WORK TO COMPLETE |
Report each line of the data that has "vous" somewhere in it.

DATA FOR THE TASK |
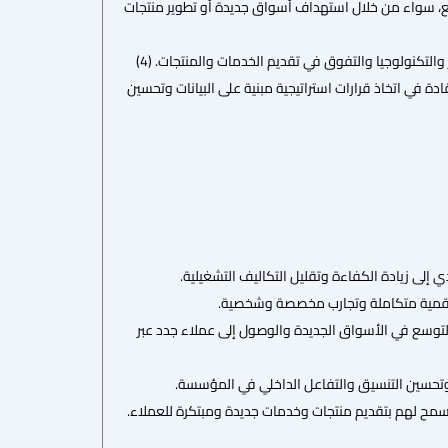
، سواء من خلال استهداف أسواق جديدة أو تطوير منتجات
لتكنولوجيا والتفوق في تقديم الخدمات والمنتجات. (4)
 في اتخاذ قرارات استراتيجية مبنية على البيانات وتحسين
إلى زيادة الكفاءة وتقليل التكاليف التشغيلية.
ل رقمية متكاملة وتجارب مخصصة وشخصية.
توسع في الأسواق الجديدة والوصول إلى عملاء جدد عبر
 وتحسين التنسيق والتفاعل الداخلي في المؤسسة.
ا يسمح لهم بتقديم منتجات وخدمات جديدة ومبتكرة للعملاء.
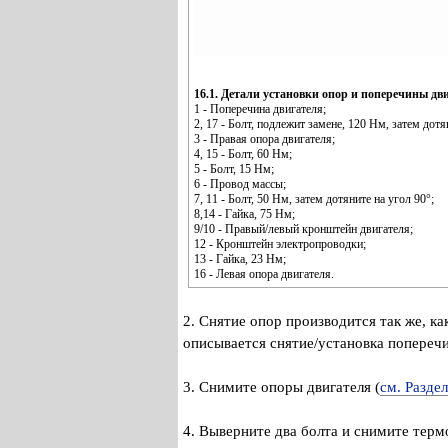
16.1. Детали установки опор и поперечины дв
1 - Поперечина двигателя;
2, 17 - Болт, подлежит замене, 120 Нм, затем дотя
3 - Правая опора двигателя;
4, 15 - Болт, 60 Нм;
5 - Болт, 15 Нм;
6 - Провод массы;
7, 11 - Болт, 50 Нм, затем дотяните на угол 90°;
8,14 - Гайка, 75 Нм;
9/10 - Правый/левый кронштейн двигателя;
12 - Кронштейн электропроводки;
13 - Гайка, 23 Нм;
16 - Левая опора двигателя.
2. Снятие опор производится так же, как
описывается снятие/установка поперечи
3. Снимите опоры двигателя (
см. Раздел
4. Выверните два болта и снимите терм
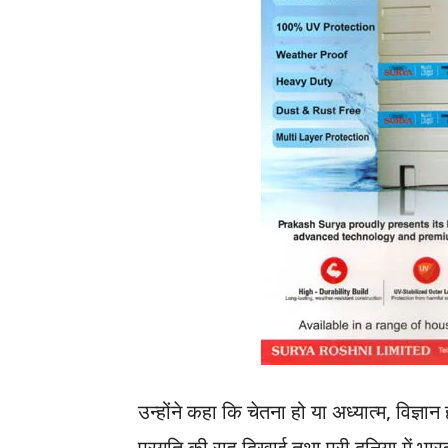
उन्होंने कहा कि चेतना हो या अध्यात्म, विज्ञान 
प्रगति की राह दिखाई तथा पूरी दुनिया में भार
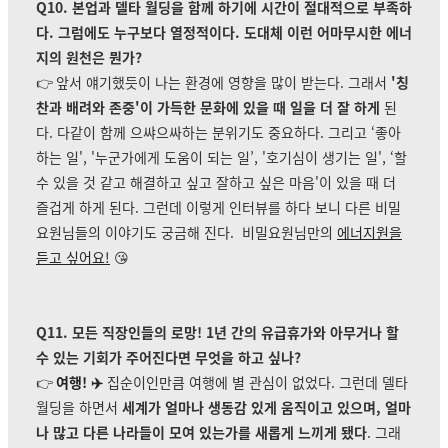
Q10. 본업과 델타 월딩을 함께 하기에 시간이 절대적으로 부족하
다. 그럼에도 누구보다 열정적이다. 도대체 이런 어마무시한 에너
지의 원천은 뭔가?
👉
앞서 얘기했듯이 나는 환경에 영향을 많이 받는다. 그래서
'칭
찬과 배려와 존중'이 가득한 문화에 있을 때 일을 더 잘 하게
된
다. 다같이 함께 으쌰으싸하는 분위기도 중요하다. 그리고 ‘좋아
하는 일', '누군가에게 도움이 되는 일’, '호기심이 생기는 일', ‘할
수 있을 것 같고 해결하고 싶고 잘하고 싶은 마음'이 있을 때 더
즐겁게 하게 된다. 그런데 이렇게 인터뷰를 하다 보니 다른 비밀
요원님들의 이야기도 궁금해 진다.
비밀요원님만의
에너지원을
듣고 싶어요!
😘
Q11. 모든 직장인들의 로망! 1년 간의 유급휴가와 아무거나 할
수 있는 기회가 주어진다면 무엇을 하고 싶나?
👉
여행! ✈️
집순이인만큼 여행에 별 관심이 없었다. 그런데 델타
월딩을 하면서
세계가 얼마나 생동감 있게 움직이고 있으며, 얼마
나 많고 다른 나라들이 모여 있는가를 새롭게 느끼게 됐다
. 그래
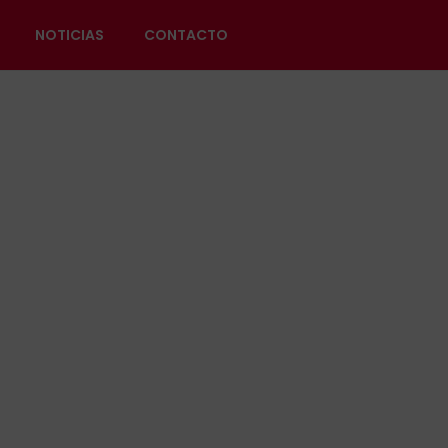
NOTICIAS
CONTACTO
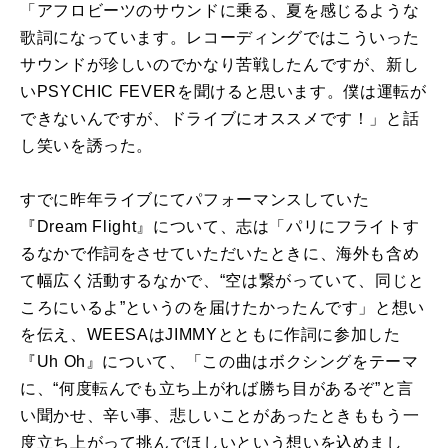
「アフロビーツのサウンドに乗る、夏を感じるような
歌詞になっています。レコーディングではこういった
サウンドが珍しいのでかなり苦戦したんですが、新し
いPSYCHIC FEVERを聞けると思います。僕は運転が
できないんですが、ドライブにオススメです！」と話
し笑いを誘った。
すでに昨年ライブにてパフォーマンスしていた
『Dream Flight』について、志は「パリにフライトす
るなかで作詞をさせていただいたときに、海外も含め
て幅広く活動するなかで、“空は繋がっていて、同じと
ころにいるよ”というのを届けたかったんです」と想い
を伝え、WEESAはJIMMYとともに作詞に参加した
『Uh Oh』について、「この曲はボクシングをテーマ
に、“何度転んでも立ち上がれば勝ち目があるぞ”と言
い聞かせ、辛い事、悲しいことがあったときももう一
度立ち上がって挑んでほしいという想いを込めまし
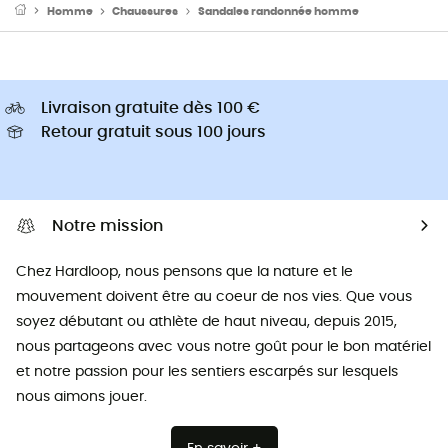
Homme
Chaussures
Sandales randonnée homme
Livraison gratuite dès 100 €
Retour gratuit sous 100 jours
Notre mission
Chez Hardloop, nous pensons que la nature et le
mouvement doivent être au coeur de nos vies. Que vous
soyez débutant ou athlète de haut niveau, depuis 2015,
nous partageons avec vous notre goût pour le bon matériel
et notre passion pour les sentiers escarpés sur lesquels
nous aimons jouer.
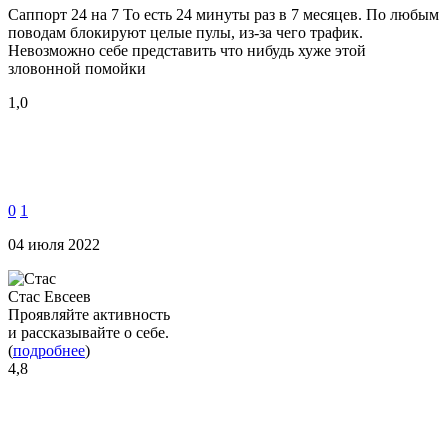
Саппорт 24 на 7 То есть 24 минуты раз в 7 месяцев. По любым
поводам блокируют целые пулы, из-за чего трафик.
Невозможно себе представить что нибудь хуже этой
зловонной помойки
1,0
0
1
04 июля 2022
Стас Евсеев
Проявляйте активность
и рассказывайте о себе.
(
подробнее
)
4,8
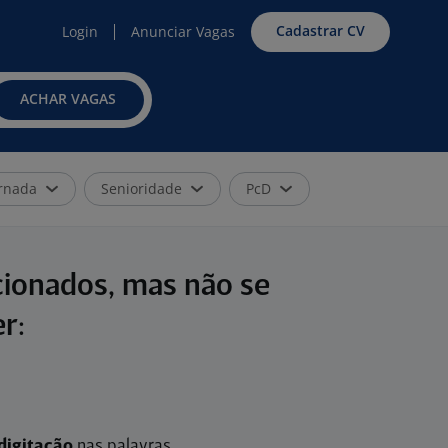
Cadastrar CV
Login
Anunciar Vagas
ACHAR VAGAS
rnada
Senioridade
PcD
cionados, mas não se
r:
digitação
nas palavras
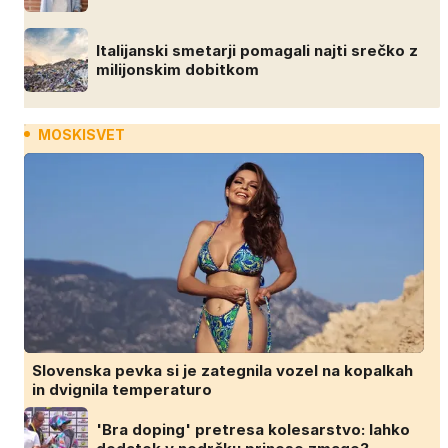
Italijanski smetarji pomagali najti srečko z
milijonskim dobitkom
MOSKISVET
Slovenska pevka si je zategnila vozel na kopalkah
in dvignila temperaturo
'Bra doping' pretresa kolesarstvo: lahko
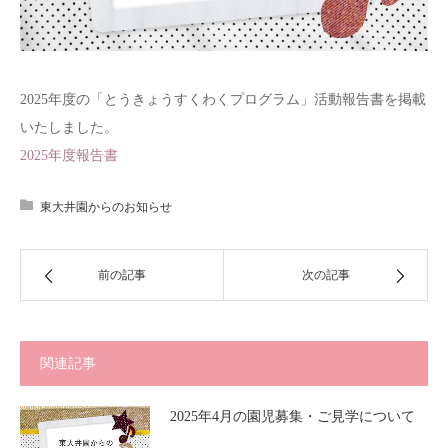
2025年度の「とうきょうすくわくプログラム」
活動報告書を掲載
いたしました。
2025年度報告書
東大井園からのお知らせ
前の記事
次の記事
関連記事
2025年4月の園児募集・ご見学について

RESPONSE |
mouvement doivent être au coeur de nos vies. Que vous
nous partageons avec vous notre goût pour le bon matériel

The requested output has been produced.